Differentiation as "an algebraic manipulation of the original equation" sounds like symbolic differentiation à la Wolfram Alpha. Automatic differentiation is in fact quite similar to symbolic differentiation (section 2.1 of "Demystifying Differentiable Programming").

So in general, thinking about derivatives instead as a vector propagating backwards through a series of locally linear operations in the original equation has been a bit of an adjustment for me.

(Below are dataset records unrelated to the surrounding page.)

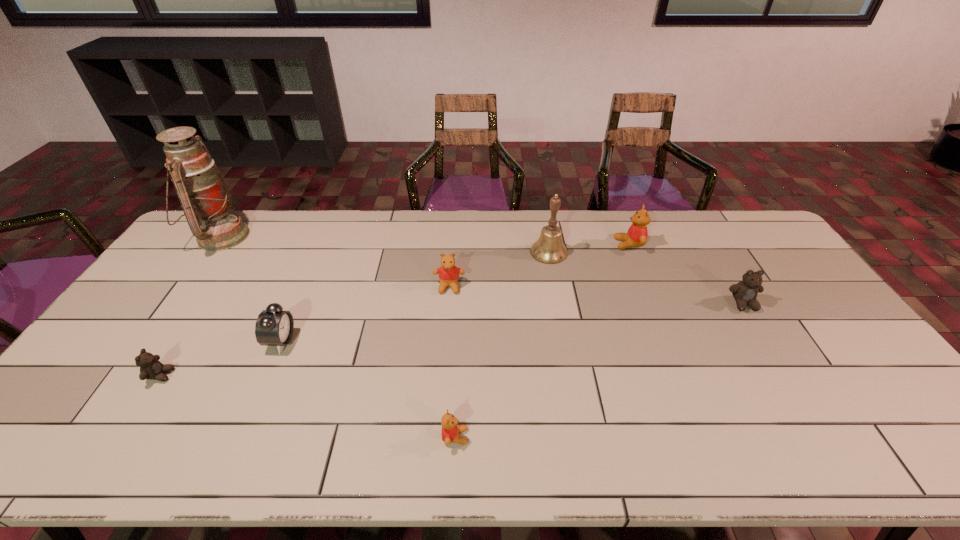 Image resolution: width=960 pixels, height=540 pixels. Find the location of `vacant space located on the face of the farther brown teddy bear`. vacant space located on the face of the farther brown teddy bear is located at coordinates (763, 337).

Locate an element on the screen. The image size is (960, 540). free space located on the front-facing side of the second biggest red teddy bear is located at coordinates (444, 357).

Locate an element on the screen. blank space located on the front side of the third object from left to right is located at coordinates (357, 341).

At what (x,y) coordinates should I click in order to perform the action: click on vacant space located on the face of the nearer brown teddy bear. Please return your answer as a coordinate pair (x, y). This screenshot has height=540, width=960. Looking at the image, I should click on (196, 375).

Where is `vacant space situated on the front-facing side of the nearest red teddy bear`? The height and width of the screenshot is (540, 960). vacant space situated on the front-facing side of the nearest red teddy bear is located at coordinates (581, 437).

You are a GUI agent. You are given a task and a screenshot of the screen. Output one action in this format:
    pyautogui.click(x=<x>, y=<y>)
    Task: Click on the oil lamp that is at the far edge
    The height and width of the screenshot is (540, 960).
    Given the screenshot: What is the action you would take?
    pyautogui.click(x=205, y=198)

This screenshot has width=960, height=540. Find the location of `bell located at the far edge`. bell located at the far edge is located at coordinates (549, 249).

At what (x,y) coordinates should I click in order to perform the action: click on teddy bear that is at the far edge. Please return your answer as a coordinate pair (x, y). Looking at the image, I should click on (x=637, y=234).

This screenshot has height=540, width=960. Find the location of `object positioned at the near edge`. object positioned at the near edge is located at coordinates (450, 430).

The image size is (960, 540). In order to click on object that is at the left edge in this screenshot , I will do `click(205, 198)`. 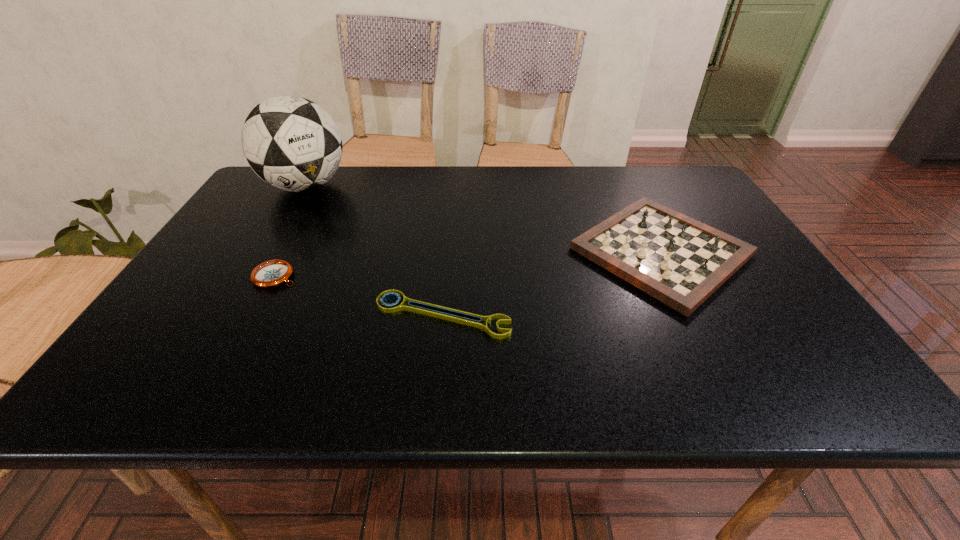 Identify the location of vacant point at the far left corner. (269, 186).

In the image, there is a desktop. Identify the location of free space at the far right corner. (672, 197).

Where is `vacant region at the near right corner of the desktop`? This screenshot has height=540, width=960. vacant region at the near right corner of the desktop is located at coordinates (790, 380).

At what (x,y) coordinates should I click in order to perform the action: click on free point between the chessboard and the soccer ball. Please return your answer as a coordinate pair (x, y). Looking at the image, I should click on (483, 219).

In order to click on empty location between the soccer ball and the shortest object in this screenshot , I will do `click(374, 251)`.

Locate an element on the screen. empty location between the shortest object and the compass is located at coordinates tap(359, 296).

The height and width of the screenshot is (540, 960). Find the location of `empty location between the compass and the shortest object`. empty location between the compass and the shortest object is located at coordinates (359, 296).

Locate an element on the screen. This screenshot has height=540, width=960. empty space that is in between the shortest object and the second shortest object is located at coordinates (359, 296).

I want to click on free space between the shortest object and the soccer ball, so click(374, 251).

Locate an element on the screen. The height and width of the screenshot is (540, 960). vacant space in between the chessboard and the soccer ball is located at coordinates (483, 219).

The chain rule of differentiation gives us a way to compute derivatives of composed functions. Here's a short chain:

image

Imagine you have a long chain with a bunch of dy_i/dy_{i-1} factors. We can evaluate the chain via:

In fact, the association (grouping of parentheses) of multiplication affects efficiency. This is the same problem as matrix chain multiplication. The optimal association may be mixed-mode (a mix of forward-mode and reverse-mode differentiation).


I'm not sure what introductory resources best explain these ideas. I learned quite a bit from Conal Elliott's "The simple essence of automatic differentiation", but I'm still digesting it after months.

porterchild commented 4 years ago

Differentiation as "an algebraic manipulation of the original equation" sounds like symbolic differentiation à la Wolfram Alpha

Yes, exactly what I meant, forgot the term.

Thanks for contextualizing my hazy thoughts, I've got a lot to digest here!